How about driving up the Deficit and Debt to unheard of levels???
The decline of the dollar can be traced directly to the horrendous fiscal policies of the last 6 years. Now, rewind to the 80's...same deal.
That's your opinion & can be debated until the cows come home. Consider the promises that Reagan made when he campaigned for office. He promised to reduce the inflation rate, and it came down. He promised to cut taxes, and he did. He said the tax cuts would lead to an economic recovery, and they did. He said he would reduce unemployment, & it happened He said he would lower interest rates, and they declined. And his detractors would rather kill their firstborn than admit he hastened the end of the Cold War, but if he didn't, I guess he was a psychic...b/c he knew it was coming.
Immediately after his inaugural address, he signed an executive order eliminating the price controls on oil & gasoline that had been in place for a decade. The next day, Reagan abolished the Council on Wage & Price Stability. Although the price controls were promoted as a response to the energy crisis, they had in fact exacerbated it by distorting the market forces of supply & demand. Critics of Reagan's actions warned that gas prices would rise $2/gallon. Reagan predicted that oil & gas prices would fall dramatically, & he proved to be right. Not many people knew it at the time, but w/ 2 strokes of his pen, Reagan had ended the energy crisis.

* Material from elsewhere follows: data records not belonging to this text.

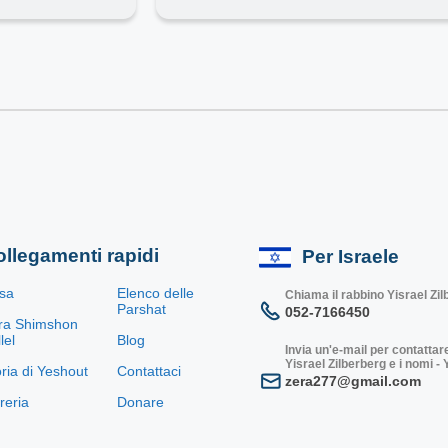
llegamenti rapidi
Per Israele
sa
Elenco delle
Chiama il rabbino Yisrael Zi
Parshat
052-7166450
ra Shimshon
lel
Blog
Invia un'e-mail per contattare
Yisrael Zilberberg e i nomi -
oria di Yeshout
Contattaci
zera277@gmail.com
breria
Donare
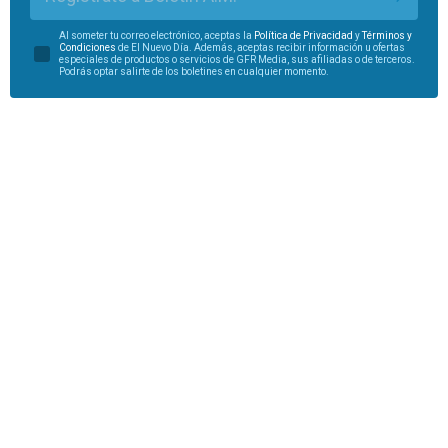
Al someter tu correo electrónico, aceptas la
Política de Privacidad
y
Términos y
Condiciones
de El Nuevo Día. Además, aceptas recibir información u ofertas
especiales de productos o servicios de GFR Media, sus afiliadas o de terceros.
Podrás optar salirte de los boletines en cualquier momento.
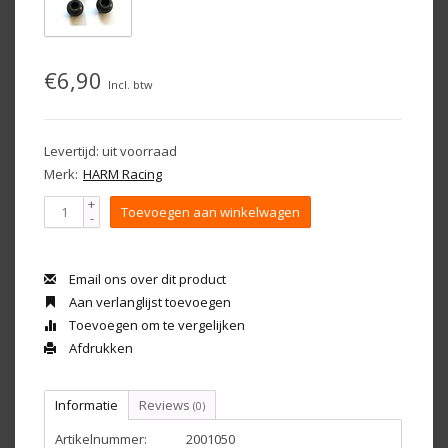
€6,90
Incl. btw
Levertijd: uit voorraad
Merk:
HARM Racing
+
Toevoegen aan winkelwagen
-
Email ons over dit product
Aan verlanglijst toevoegen
Toevoegen om te vergelijken
Afdrukken
Informatie
Reviews
(0)
Artikelnummer:
2001050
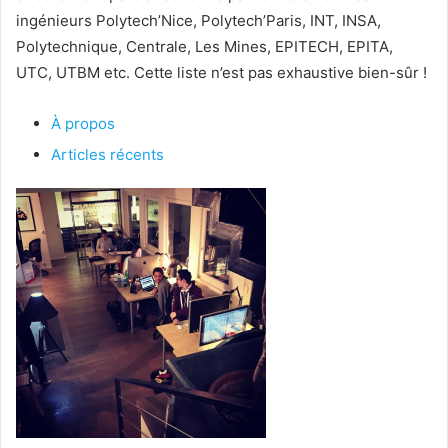
ingénieurs Polytech’Nice, Polytech’Paris, INT, INSA,
Polytechnique, Centrale, Les Mines, EPITECH, EPITA,
UTC, UTBM etc. Cette liste n’est pas exhaustive bien-sûr !
À propos
Articles récents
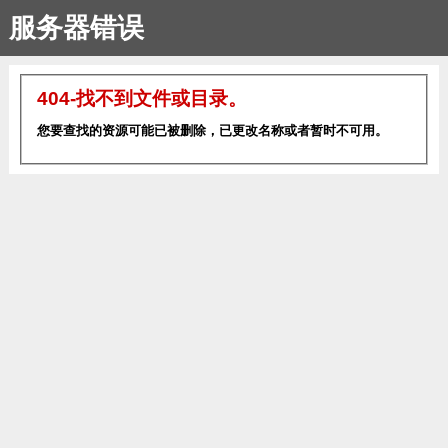
服务器错误
404-找不到文件或目录。
您要查找的资源可能已被删除，已更改名称或者暂时不可用。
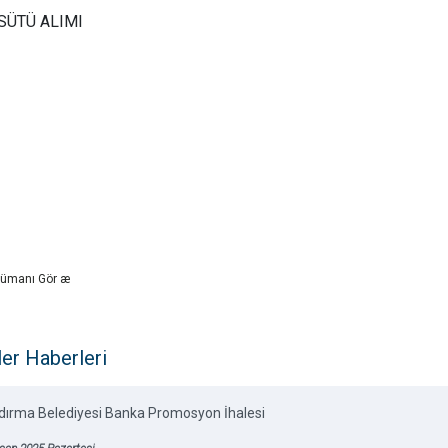
SÜTÜ ALIMI
ümanı Gör æ
ler Haberleri
dırma Belediyesi Banka Promosyon İhalesi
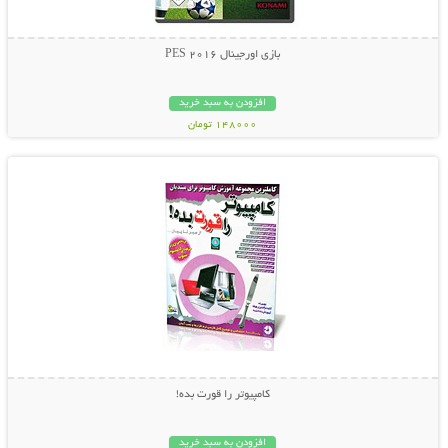
بازی اورجینال PES 2016
افزودن به سبد خرید
148000 تومان
نمایش توضیحات بیشتر
کامپیوتر را قورت بده!
افزودن به سبد خرید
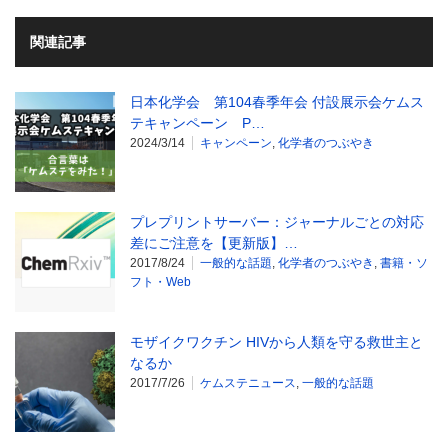
関連記事
日本化学会 第104春季年会 付設展示会ケムス
テキャンペーン P…
2024/3/14
キャンペーン
,
化学者のつぶやき
プレプリントサーバー：ジャーナルごとの対応
差にご注意を【更新版】…
2017/8/24
一般的な話題
,
化学者のつぶやき
,
書籍・ソ
フト・Web
モザイクワクチン HIVから人類を守る救世主と
なるか
2017/7/26
ケムステニュース
,
一般的な話題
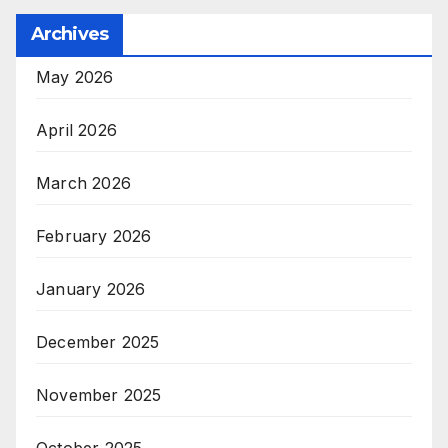
Archives
May 2026
April 2026
March 2026
February 2026
January 2026
December 2025
November 2025
October 2025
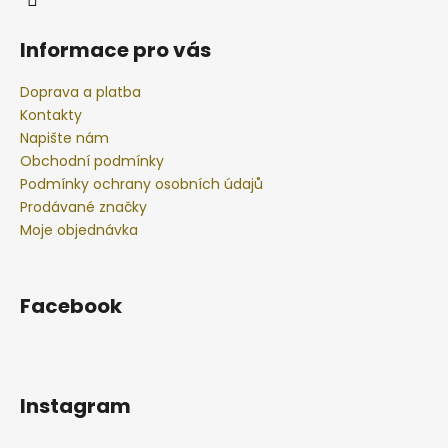
Informace pro vás
Doprava a platba
Kontakty
Napište nám
Obchodní podmínky
Podmínky ochrany osobních údajů
Prodávané značky
Moje objednávka
Facebook
Instagram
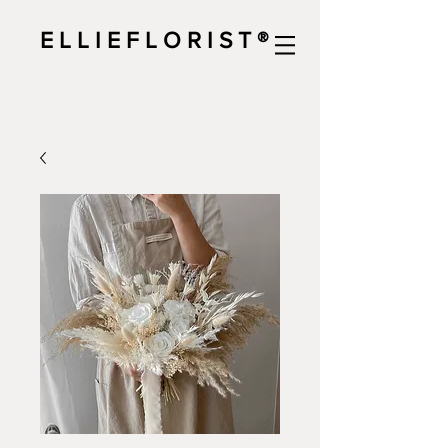
E L L I E F L O R I S T ®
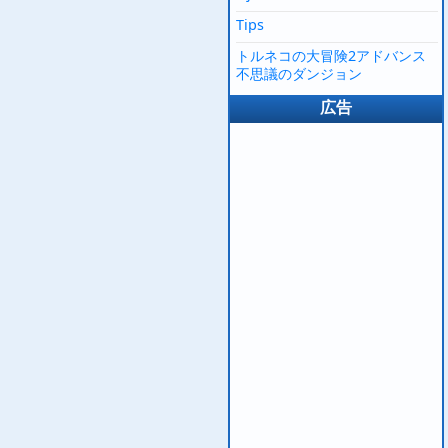
Tips
トルネコの大冒険2アドバンス
不思議のダンジョン
広告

The most pressing problem of the late '70s was stagflation. This posed a serious problem from the mainstream school of Keynesian econ., b/c stagnant growth & inflation occurring at the same time were not supposed to happen. According to the historic 1981 tax legislation, taxes would be reduced by 25% across the board, w/ a 5% reduction the 1st yr. & 10% for ea. of the 2 subsequent yrs. The top marginal rate would fall from 70% to 50%. This was the 1st tax cut. Then starting in 1985, taxes would be indexed to inflation, ending the phenomenon of bracket creep. The tax tables would be adjusted ea. year taking inflation into acct., so it would no longer push people into higher brackets & force them to pay higher rates w/o a corresponding increase in their purchasing power. There were also reductions in estate & business taxes, while individual retirement accts were expanded (you're welcome), allowing more people to make tax-deductible contributions toward retirement.
Here's where you Reagan critics love to cry foul: The deficit was around $50 billion when Reagan became president. Deficits during the Reagan yrs surged above $200 billion during the mid-80s. The U.S. was $1.5 trillion deeper in debt when Reagan left office than when he arrived. Reagan said in 1982, "I did not come here to balance the budget - not at the expense of my tax cutting program & my defense program" (which had dropped from 50% of the budget in 1960 to around 25% in the Carter erea). First the liberals cried about his budget cuts & then they cried about the budget deficits. Can't have it both ways. One mistake Reagan made was he made a deal w/ the devil, er Tip O'Neill. For every dollar Reagan would approve in tax increases, Congress would approve $3 in spending cuts. Reagan relented on the tax hike on the condition that only business & excise taxes be increased & the individual income tax cuts approved the prevous year be unchanged. Congress approved the tax increase & Reagan signed it. As Ed Meese said, "The country is still waiting for the spending reductions.".
Reagan's trust of the liberals ironically blew up in the Dems faces. They spent all the tax dollars allotted to them like a pack of hyenas, but they soon realized they faced a dilemma: they would be hard-pressed to generate new spending schemes, since they would have to specify how to fay for them, thru either new taxes or add'l deficit spending. This led to Gramm-Rudman which placed strict limits on deficit spending & sought to balance the budget by the end of the decade. As a result of economic growth & spending restraint, the deficit in the late '80s began to decline in both absolute terms & as a proportion of the economy. The deficit, which consumed 6.3% of the GDP in '83, shrank to around 3% during 1987-89, WHICH IS JUST WHERE IT WAS WHEN REAGAN 1ST TOOK OFFICE. During the 1990s, largely due to a continuation of the Reagan economic boom as well as huge defense savings from the end of the cold war, the deficit had fallen so dramatically that, as some economists predicted, it would soon balance itself. It did and your boy Clinton takes credit. Reagan prefers to give the credit to us taxpayers as he stated, "Oh no ,it wasn't me. The American people did it. They deserve the credit (for America's resurgence)."
As far as lumping GW Bush economic policies & outcomes as the same as Reagan's is irresponsible & not easily thrown in the same category by the mere fact that both were Republican Presidents. Remember GW Bush is G HW Bush's son, not Ronald Reagan's son.
Remember Reagan wasn't taking over the equivalent of the 1988 Fighting Irish squad, it was more like the 2003 Irish squad. People in every peiod of history must contend w/ the legacy of those who came before them. Did Reagan make mistakes along the way? You bet. Was America in a better condition than he found it when he left? Absolutely.